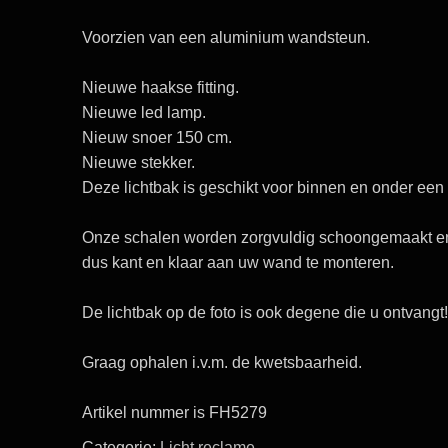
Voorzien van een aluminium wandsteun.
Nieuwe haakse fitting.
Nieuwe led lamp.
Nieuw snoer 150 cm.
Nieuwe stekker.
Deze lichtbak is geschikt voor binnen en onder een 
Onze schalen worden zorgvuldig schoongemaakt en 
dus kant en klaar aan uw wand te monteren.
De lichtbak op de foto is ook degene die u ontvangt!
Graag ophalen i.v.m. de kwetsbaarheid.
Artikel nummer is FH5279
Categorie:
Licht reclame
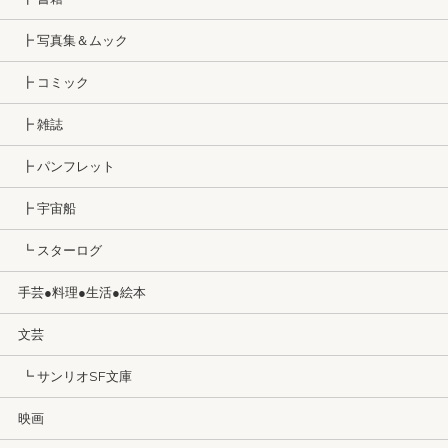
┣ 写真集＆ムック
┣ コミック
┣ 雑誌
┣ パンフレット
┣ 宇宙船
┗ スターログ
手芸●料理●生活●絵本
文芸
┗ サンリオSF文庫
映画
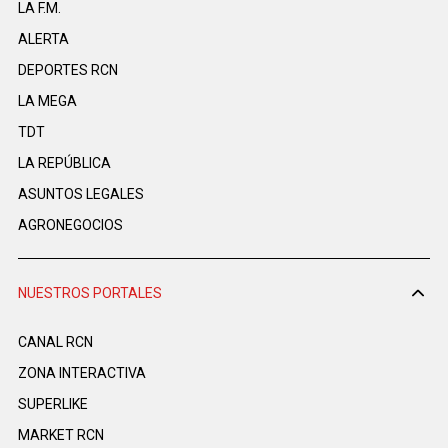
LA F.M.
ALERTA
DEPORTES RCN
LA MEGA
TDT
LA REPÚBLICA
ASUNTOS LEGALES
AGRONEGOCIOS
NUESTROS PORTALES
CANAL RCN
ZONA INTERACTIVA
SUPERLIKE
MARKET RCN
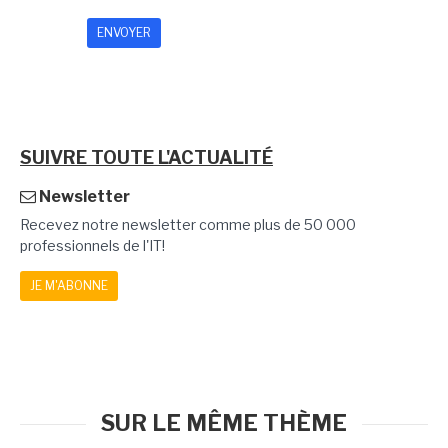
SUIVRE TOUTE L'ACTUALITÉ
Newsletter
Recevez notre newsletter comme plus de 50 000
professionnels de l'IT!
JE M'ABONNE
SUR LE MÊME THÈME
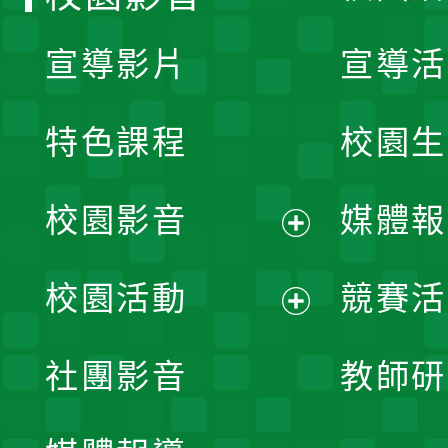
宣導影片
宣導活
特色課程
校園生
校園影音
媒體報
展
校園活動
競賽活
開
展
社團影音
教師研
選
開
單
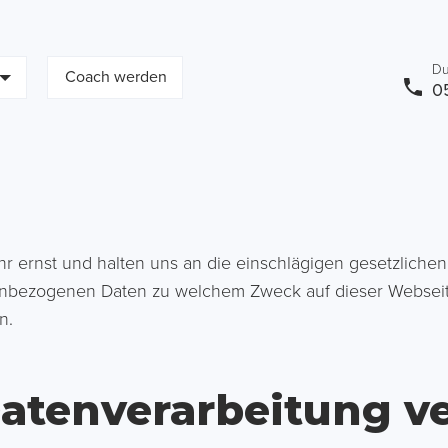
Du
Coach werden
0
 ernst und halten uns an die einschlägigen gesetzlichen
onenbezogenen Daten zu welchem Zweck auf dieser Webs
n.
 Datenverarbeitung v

============================================================

Read the entries and select each line where the word "lichtbak" is found.

Deze lichtbak is geschikt voor binnen en onder een 
De lichtbak op de foto is ook degene die u ontvangt!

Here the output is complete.